+++ Material for this exercise

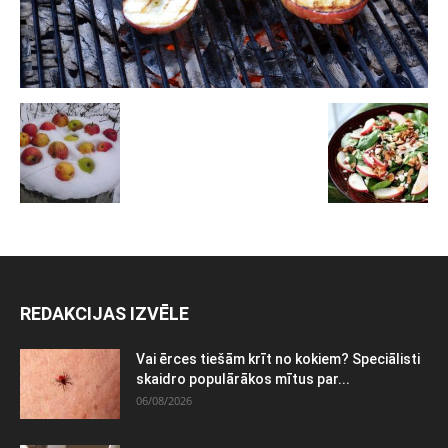
REDAKCIJAS IZVĒLE
Vai ērces tiešām krīt no kokiem? Speciālisti
skaidro populārākos mītus par...
06/08/2026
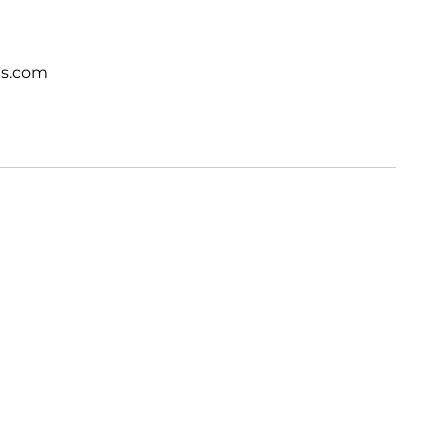
ts.com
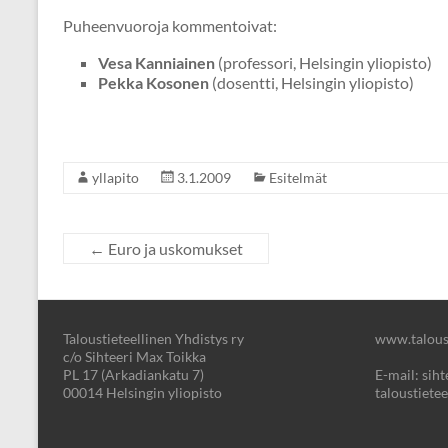
Puheenvuoroja kommentoivat:
Vesa Kanniainen
(professori, Helsingin yliopisto)
Pekka Kosonen
(dosentti, Helsingin yliopisto)
yllapito
3.1.2009
Esitelmät
←
Euro ja uskomukset
Taloustieteellinen Yhdistys ry
www.taloust
c/o Sihteeri Max Toikka
PL 17 (Arkadiankatu 7)
E-mail: sihte
00014 Helsingin yliopisto
taloustietee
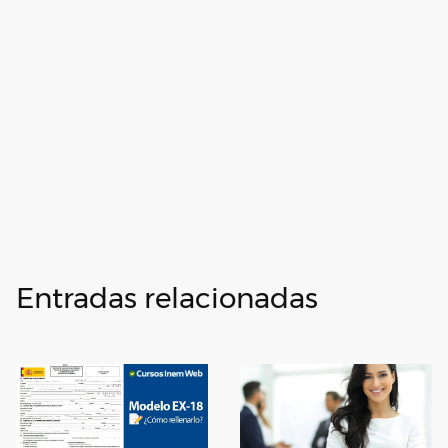
Entradas relacionadas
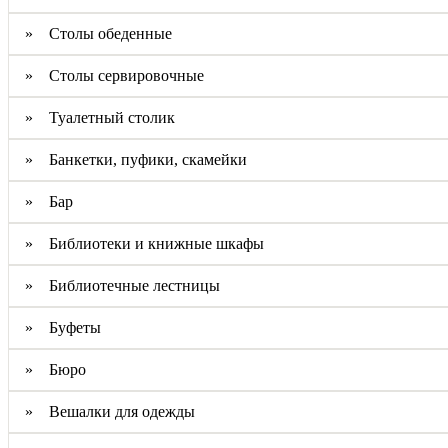
» Столы обеденные
» Столы сервировочные
» Туалетный столик
» Банкетки, пуфики, скамейки
» Бар
» Библиотеки и книжные шкафы
» Библиотечные лестницы
» Буфеты
» Бюро
» Вешалки для одежды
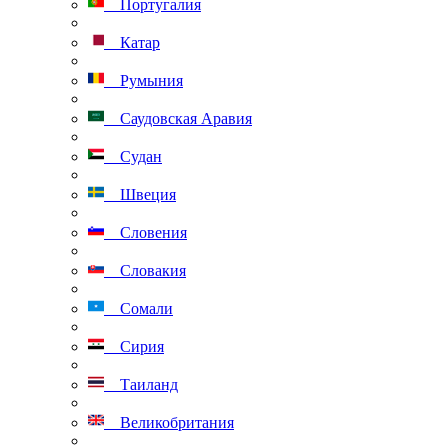
Португалия
Катар
Румыния
Саудовская Аравия
Судан
Швеция
Словения
Словакия
Сомали
Сирия
Таиланд
Великобритания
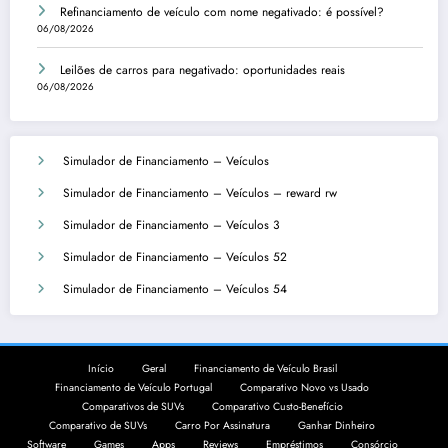
Refinanciamento de veículo com nome negativado: é possível?
06/08/2026
Leilões de carros para negativado: oportunidades reais
06/08/2026
Simulador de Financiamento – Veículos
Simulador de Financiamento – Veículos – reward rw
Simulador de Financiamento – Veículos 3
Simulador de Financiamento – Veículos 52
Simulador de Financiamento – Veículos 54
Início
Geral
Financiamento de Veículo Brasil
Financiamento de Veículo Portugal
Comparativo Novo vs Usado
Comparativos de SUVs
Comparativo Custo-Benefício
Comparativo de SUVs
Carro Por Assinatura
Ganhar Dinheiro
Software
Games
Apps
Reviews
Empréstimos
Consórcio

++++++

• [Directions] When a line in the records above holds "Simulador", that line is to be reported.

• [Exercise solution]
Simulador de Financiamento – Veículos
Simulador de Financiamento – Veículos – reward rw
Simulador de Financiamento – Veículos 3
Simulador de Financiamento – Veículos 52
Simulador de Financiamento – Veículos 54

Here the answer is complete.